Task item -
In the records below, some lines hold the word "Sell". Copy each of those lines.

Supplied information -
▬▬▬▬▬▬
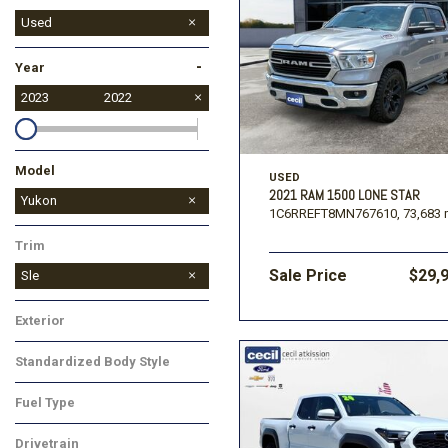
Used
-
Year
2023
2022
Model
USED
2021 RAM 1500 LONE STAR
Yukon XL
Yukon
1C6RREFT8MN767610,
73,683 
Trim
Sale Price
$29,
Sle
Exterior
Standardized Body Style
Fuel Type
Drivetrain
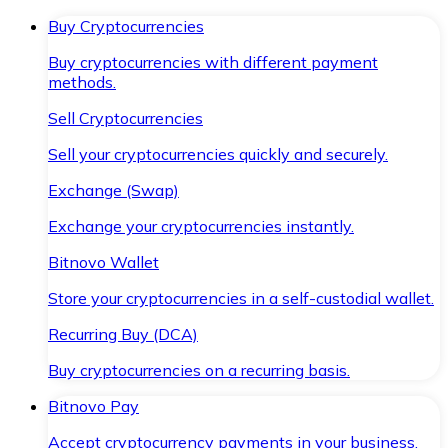
Buy Cryptocurrencies
Buy cryptocurrencies with different payment
methods.
Sell Cryptocurrencies
Sell your cryptocurrencies quickly and securely.
Exchange (Swap)
Exchange your cryptocurrencies instantly.
Bitnovo Wallet
Store your cryptocurrencies in a self-custodial wallet.
Recurring Buy (DCA)
Buy cryptocurrencies on a recurring basis.
Bitnovo Pay
Accept cryptocurrency payments in your business.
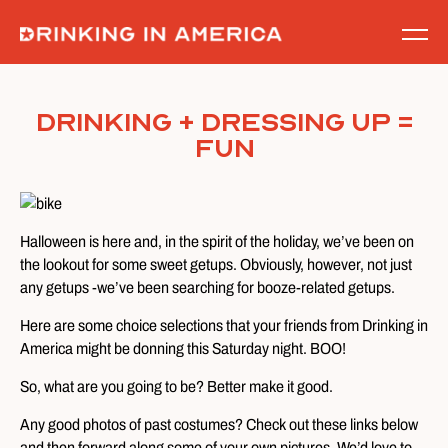
Skip
to
content
Drinking + Dressing Up =
Fun
Halloween is here and, in the spirit of the holiday, we’ve been on
the lookout for some sweet getups. Obviously, however, not just
any getups -we’ve been searching for booze-related getups.
Here are some choice selections that your friends from Drinking in
America might be donning this Saturday night. BOO!
So, what are you going to be? Better make it good.
Any good photos of past costumes? Check out these links below
and then forward along some of your own pictures. We’d love to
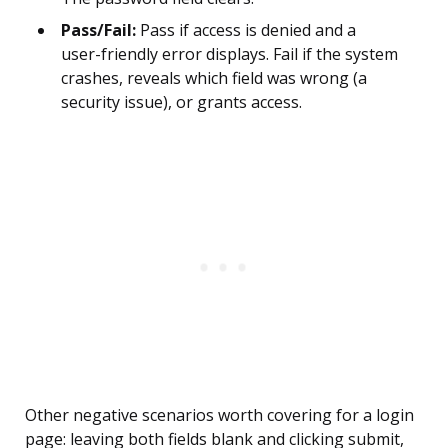
Pass/Fail:
Pass if access is denied and a
user-friendly error displays. Fail if the system
crashes, reveals which field was wrong (a
security issue), or grants access.
Other negative scenarios worth covering for a login
page: leaving both fields blank and clicking submit,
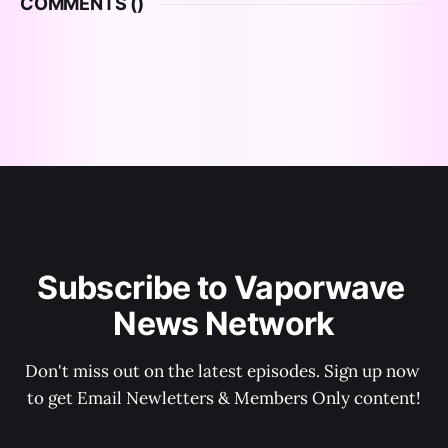
COMMENTS (
)
Subscribe to Vaporwave 
News Network
Don't miss out on the latest episodes. Sign up now 
to get Email Newletters & Members Only content!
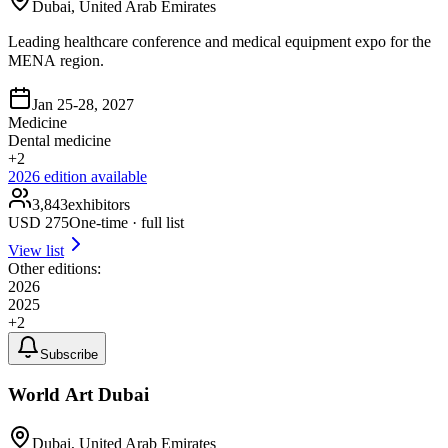
Dubai, United Arab Emirates
Leading healthcare conference and medical equipment expo for the
MENA region.
Jan 25-28, 2027
Medicine
Dental medicine
+
2
2026
edition available
3,843
exhibitors
USD
275
One-time · full list
View list
Other editions:
2026
2025
+
2
Subscribe
World Art Dubai
Dubai, United Arab Emirates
▬▬▬▬▬▬
Problem solution -
Sell Cryptocurrencies
Sell your cryptocurrencies quickly and securely.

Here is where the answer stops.